Problem requirements |
Reproduce, exactly and in full, the records that follow, minus any pictures.

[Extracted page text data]
______________________________
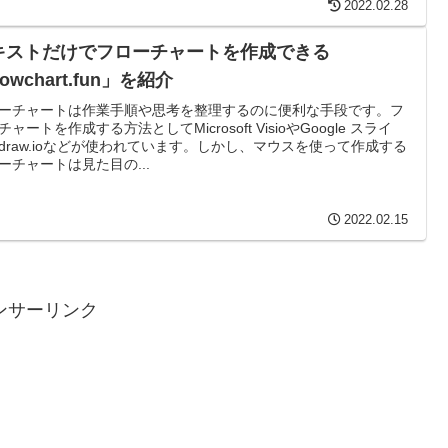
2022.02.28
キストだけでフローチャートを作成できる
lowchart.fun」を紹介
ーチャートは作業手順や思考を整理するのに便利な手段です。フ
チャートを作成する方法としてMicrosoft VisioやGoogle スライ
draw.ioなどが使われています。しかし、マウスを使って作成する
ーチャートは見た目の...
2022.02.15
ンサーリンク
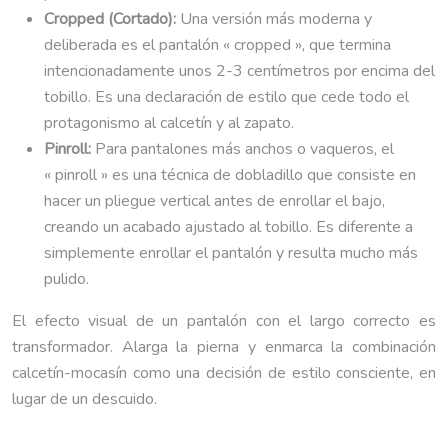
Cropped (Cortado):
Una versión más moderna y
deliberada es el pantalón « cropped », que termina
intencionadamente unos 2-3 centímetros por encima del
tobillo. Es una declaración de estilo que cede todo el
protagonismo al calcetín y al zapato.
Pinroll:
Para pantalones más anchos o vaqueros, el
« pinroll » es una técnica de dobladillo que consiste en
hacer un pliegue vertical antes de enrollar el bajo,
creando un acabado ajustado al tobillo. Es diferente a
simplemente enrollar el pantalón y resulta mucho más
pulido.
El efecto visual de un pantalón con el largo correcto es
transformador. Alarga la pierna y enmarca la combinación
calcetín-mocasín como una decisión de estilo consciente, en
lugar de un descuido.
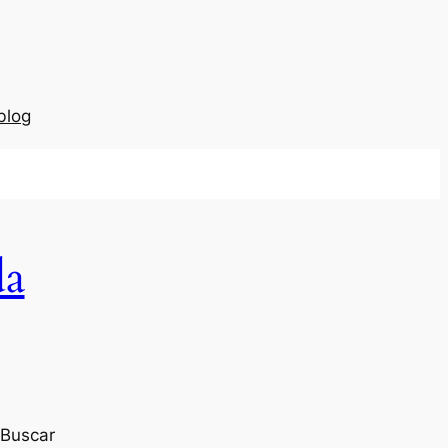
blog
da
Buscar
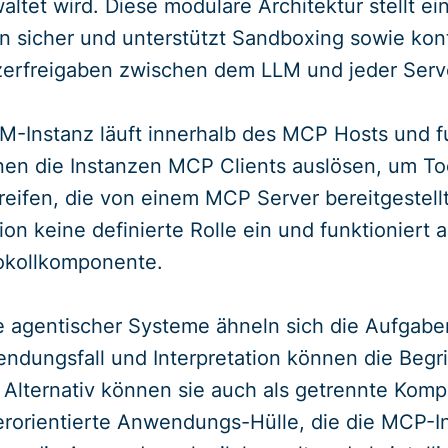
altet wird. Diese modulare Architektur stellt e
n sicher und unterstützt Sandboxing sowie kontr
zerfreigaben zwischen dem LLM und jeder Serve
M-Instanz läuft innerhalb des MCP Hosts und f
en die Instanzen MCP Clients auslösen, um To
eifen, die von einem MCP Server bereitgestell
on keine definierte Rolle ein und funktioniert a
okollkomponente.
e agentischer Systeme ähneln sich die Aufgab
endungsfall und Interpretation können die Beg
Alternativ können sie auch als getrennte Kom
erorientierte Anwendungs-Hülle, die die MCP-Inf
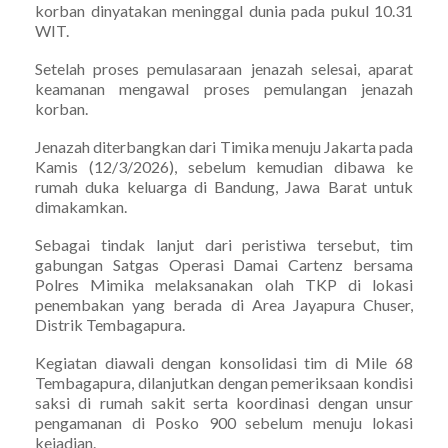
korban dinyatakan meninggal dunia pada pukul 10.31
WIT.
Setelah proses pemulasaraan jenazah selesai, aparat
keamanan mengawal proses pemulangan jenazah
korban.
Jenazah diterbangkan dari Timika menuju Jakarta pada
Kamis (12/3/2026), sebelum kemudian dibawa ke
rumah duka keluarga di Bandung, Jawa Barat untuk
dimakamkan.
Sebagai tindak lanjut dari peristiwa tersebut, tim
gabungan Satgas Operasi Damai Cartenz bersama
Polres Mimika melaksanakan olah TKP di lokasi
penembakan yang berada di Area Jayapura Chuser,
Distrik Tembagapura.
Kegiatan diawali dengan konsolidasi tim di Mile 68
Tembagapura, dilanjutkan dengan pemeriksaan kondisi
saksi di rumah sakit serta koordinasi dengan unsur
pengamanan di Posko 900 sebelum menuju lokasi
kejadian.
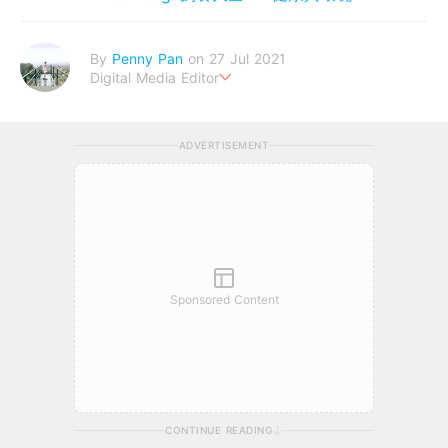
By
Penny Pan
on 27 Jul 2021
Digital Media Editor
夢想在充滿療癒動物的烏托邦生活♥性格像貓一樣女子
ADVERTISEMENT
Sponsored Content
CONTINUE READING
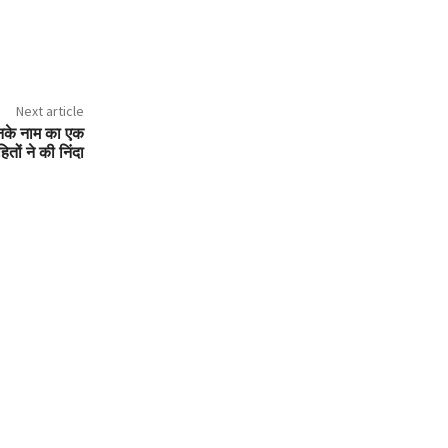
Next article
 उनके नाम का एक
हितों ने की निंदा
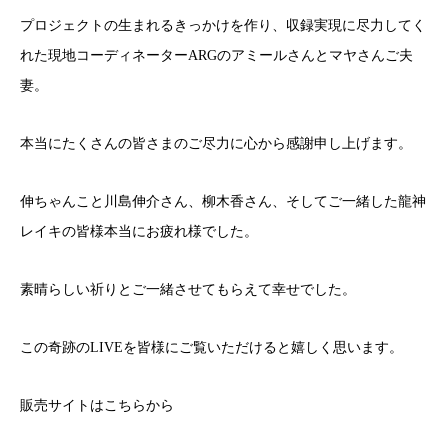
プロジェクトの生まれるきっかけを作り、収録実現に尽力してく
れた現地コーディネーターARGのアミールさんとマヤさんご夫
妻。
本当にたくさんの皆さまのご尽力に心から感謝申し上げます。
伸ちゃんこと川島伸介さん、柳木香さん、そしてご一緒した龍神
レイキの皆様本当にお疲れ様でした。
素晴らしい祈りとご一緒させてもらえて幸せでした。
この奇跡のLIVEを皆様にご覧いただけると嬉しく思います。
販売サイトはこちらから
______________________________
Answer for this exercise |
2022.02.28
キストだけでフローチャートを作成できる
lowchart.fun」を紹介
ーチャートは作業手順や思考を整理するのに便利な手段です。フ
チャートを作成する方法としてMicrosoft VisioやGoogle スライ
draw.ioなどが使われています。しかし、マウスを使って作成する
ーチャートは見た目の...
2022.02.15
ンサーリンク
Cropped (Cortado):
Una versión más moderna y
deliberada es el pantalón « cropped », que termina
intencionadamente unos 2-3 centímetros por encima del
tobillo. Es una declaración de estilo que cede todo el
protagonismo al calcetín y al zapato.
Pinroll:
Para pantalones más anchos o vaqueros, el
« pinroll » es una técnica de dobladillo que consiste en
hacer un pliegue vertical antes de enrollar el bajo,
creando un acabado ajustado al tobillo. Es diferente a
simplemente enrollar el pantalón y resulta mucho más
pulido.
El efecto visual de un pantalón con el largo correcto es
transformador. Alarga la pierna y enmarca la combinación
calcetín-mocasín como una decisión de estilo consciente, en
lugar de un descuido.
blog
da
Buscar
altet wird. Diese modulare Architektur stellt e
n sicher und unterstützt Sandboxing sowie kontr
zerfreigaben zwischen dem LLM und jeder Serve
M-Instanz läuft innerhalb des MCP Hosts und f
en die Instanzen MCP Clients auslösen, um To
eifen, die von einem MCP Server bereitgestell
on keine definierte Rolle ein und funktioniert a
okollkomponente.
e agentischer Systeme ähneln sich die Aufgab
endungsfall und Interpretation können die Beg
Alternativ können sie auch als getrennte Kom
erorientierte Anwendungs-Hülle, die die MCP-Inf
korban dinyatakan meninggal dunia pada pukul 10.31
WIT.
Setelah proses pemulasaraan jenazah selesai, aparat
keamanan mengawal proses pemulangan jenazah
korban.
Jenazah diterbangkan dari Timika menuju Jakarta pada
Kamis (12/3/2026), sebelum kemudian dibawa ke
rumah duka keluarga di Bandung, Jawa Barat untuk
dimakamkan.
Sebagai tindak lanjut dari peristiwa tersebut, tim
gabungan Satgas Operasi Damai Cartenz bersama
Polres Mimika melaksanakan olah TKP di lokasi
penembakan yang berada di Area Jayapura Chuser,
Distrik Tembagapura.
Kegiatan diawali dengan konsolidasi tim di Mile 68
Tembagapura, dilanjutkan dengan pemeriksaan kondisi
saksi di rumah sakit serta koordinasi dengan unsur
pengamanan di Posko 900 sebelum menuju lokasi
kejadian.
By
Penny Pan
on 27 Jul 2021
Digital Media Editor
夢想在充滿療癒動物的烏托邦生活♥性格像貓一樣女子
ADVERTISEMENT
Sponsored Content
CONTINUE READING
Next article
 उनके नाम का एक
हितों ने की निंदा
プロジェクトの生まれるきっかけを作り、収録実現に尽力してく
れた現地コーディネーターARGのアミールさんとマヤさんご夫
妻。
本当にたくさんの皆さまのご尽力に心から感謝申し上げます。
伸ちゃんこと川島伸介さん、柳木香さん、そしてご一緒した龍神
レイキの皆様本当にお疲れ様でした。
素晴らしい祈りとご一緒させてもらえて幸せでした。
この奇跡のLIVEを皆様にご覧いただけると嬉しく思います。
販売サイトはこちらから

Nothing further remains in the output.